Decided: October 29, 1973.
RAMON LE COMPTE, PLAINTIFF-APPELLANT,
STATE OF NEW JERSEY; RICHARD J. SULLIVAN, COMMISSIONER OF THE DEPARTMENT OF ENVIRONMENTAL PROTECTION; AND THE NATURAL RESOURCE COUNCIL OF THE DIVISION OF MARINE SERVICES OF THE DEPARTMENT OF ENVIRONMENTAL PROTECTION, DEFENDANTS-RESPONDENTS
Halpern, Matthews and Bischoff.
[125 NJSuper Page 353] Plaintiff in this action seeks a judgment declaring an assessment levied by defendant National Resource
[125 NJSuper Page 354]
Council for use and occupancy of lands owned by the State illegal and without statutory authority.
Plaintiff, a developer, starting in the year 1966, built homes along the Jersey shore which encroached upon tidelands belonging to the State. He mistakenly thought he had obtained appropriate grants from the State. Upon learning that he had not, he made application to the State and received a grant for the consideration of $50 a front foot.

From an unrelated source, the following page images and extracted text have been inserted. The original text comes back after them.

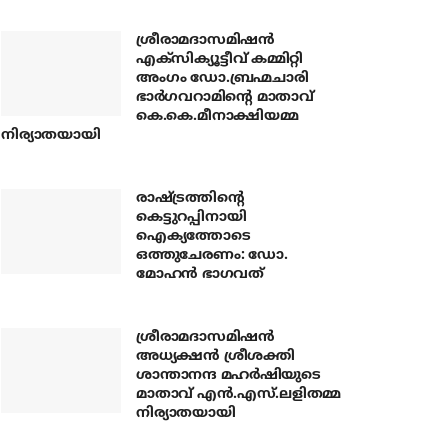
ശ്രീരാമദാസമിഷന്‍
എക്‌സിക്യൂട്ടീവ് കമ്മിറ്റി
അംഗം ഡോ.ബ്രഹ്മചാരി
ഭാര്‍ഗവറാമിന്റെ മാതാവ്
കെ.കെ.മീനാക്ഷിയമ്മ
നിര്യാതയായി
രാഷ്ട്രത്തിന്റെ
കെട്ടുറപ്പിനായി
ഐക്യത്തോടെ
ഒത്തുചേരണം: ഡോ.
മോഹന്‍ ഭാഗവത്
ശ്രീരാമദാസമിഷന്‍
അധ്യക്ഷന്‍ ശ്രീശക്തി
ശാന്താനന്ദ മഹര്‍ഷിയുടെ
മാതാവ് എന്‍.എസ്.ലളിതമ്മ
നിര്യാതയായി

In addition, the Natural Resource Council also levied a $50 a front foot use and occupancy assessment for trespass and purpresture. Plaintiff does not question the authority of the Council to charge $50 a front foot for the grant, but disputes the authority of defendant to levy a use and occupancy assessment.

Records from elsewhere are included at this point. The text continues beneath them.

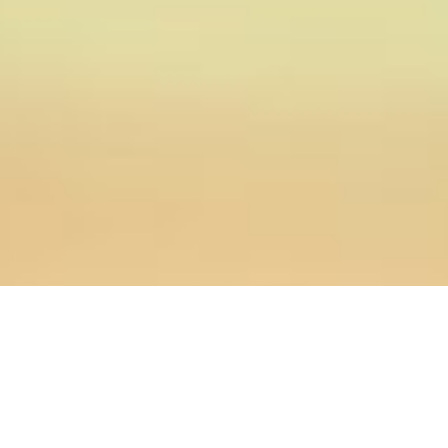
20.03.2019
Главная
>
Новости
>
Профессор ОренДС приняла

A complaint for declaratory judgment was filed in the Chancery Division. Defendant filed a counterclaim seeking (1) damages for trespass to lands of the State, and (2) an order compelling the restoration of the lands to the condition existing prior to the alleged trespass of plaintiff.
The trial judge was of the opinion that the assessment for use and occupancy by the Natural Resource Council constituted a final decision or action of a state administrative agency or officer which vested original jurisdiction in the Appellate Division. R. 2:2-3(a)(2). The trial judge thereupon transferred the complaint to this court, retaining jurisdiction of the counterclaim. We express no opinion on this procedure but pass to a consideration of the legal issue raised.
Defendant contends that, pursuant to N.J.S.A. 12:3-7 and 12:3-10, it has the complete discretion and power to decide whether or not a grant shall be made and, if so, the consideration to be charged, citing Bailey v. Driscoll, 34 N.J. Super. 228, 253 (App. Div. 1955), rev'd 19 N.J. 363 (1955); Taylor v. Sullivan, 119 N.J. Super. 426, 430-431 (App. Div. 1972), certif. den., 62 N.J. 70 (1972).
The State further contends that implicit in this statutory grant of authority is the power to admeasure and assess damages for trespass and purpresture.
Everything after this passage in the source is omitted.